To: Keith Hankin who wrote (21539)11/18/1998 3:10:00 PM
From: Charles Hughes  Read Replies (1) | Respond to of 24154
 
>> It seems to me that you are setting up a damned-if-you-do-damned-if-you-don't situation for NSCP. If we provide the feature you describe with a new tag, you would complain that it is proprietary and not usable since not supported by MSFT. But if we work through the standards organizations to establish a standard for implementing the feature, we are slowing down the process. What is the
alternative? <<<

You don't just turn it over and you don't just dictate outcomes.

You communicate. With everybody involved, all the time. You accept your posture as leader, but being a good leader is different from dictating, and also different from sulking in the castle.

You listen, you suggest, you solicit papers and publish them, you have conferences. Small conferences for the *other* leaders and activists interested in various areas of the technologies involved to have high-bandwidth conversations. Larger conferences where everyone can have a say, and for finding out about new ideas and people who should become part of the inner process (as activists, standards board members, consultants, writers, employees.)

More than that. That is just a process, one that can and would be ignored by today's Netscape. It has to be very clear, coming from the top and percolating convincingly through the ranks, that such a communication process is primal, vital, central to all you do there. Open source is a start, but only a small one.

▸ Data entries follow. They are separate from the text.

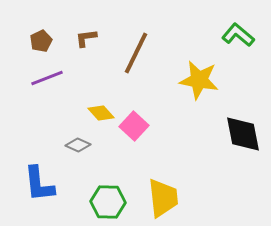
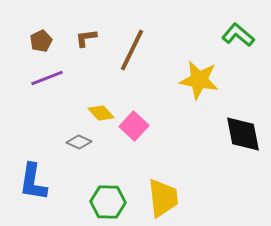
brown line: moved 4 px left, 3 px up
gray diamond: moved 1 px right, 3 px up
blue L-shape: moved 6 px left, 2 px up; rotated 15 degrees clockwise
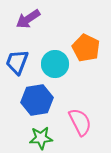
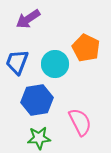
green star: moved 2 px left
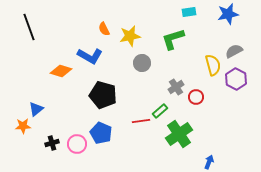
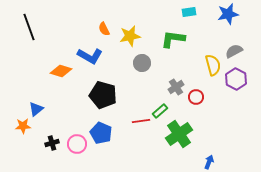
green L-shape: rotated 25 degrees clockwise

But not just that. I have seen the same suggestions for Netscape features published year after year in newgroups, only to be completely ignored by anyone at Netscape with the power or inclination to make ideas visible. You must have a leader for this effort, a good one, with experience and the right inclinations. You will have to hire them, because you don't have anybody like that now. You should also hire some people to *officially* patrol the newsgroups and respond to people. Your company developer network (which I guess I still belong to) is far too tame, too unimaginative, and too controlled from the top.

To that end you would have to resist the temptation to exclude good features or include bad ones for short-term financial gain. As soon as that kind of thing starts to happen, you kill the spirits of the best designers and innovators. The beast is then in charge. I have seen Netscape make this mistake repeatedly, causing some to complain that Netscape is 'just like Microsoft', something MSFT now uses in their defense in court. In this, Netscape would need to be better than you have ever been before. More ethical. More design oriented. More open.

Netscapes existing process is so different from successful communications of other new technologies. Different, for instance, from the Linux process. Different from the C++ process. But all too similar to the Java process, not completely coincidentally.

Where is your head evangelist? Certainly not Andresen or the other top guys. They would need years in therapy to get the right outlook on cooperative leadership. They would need to be poorer, too, probably, although Gates does a pretty good job. At this point, he actually seems hungrier than they do.

Get away from the false dichotomy, then the solution is obvious. Then reset the organization to receive input and communicate gracefully, and at the same time start hunting for your Linus(es).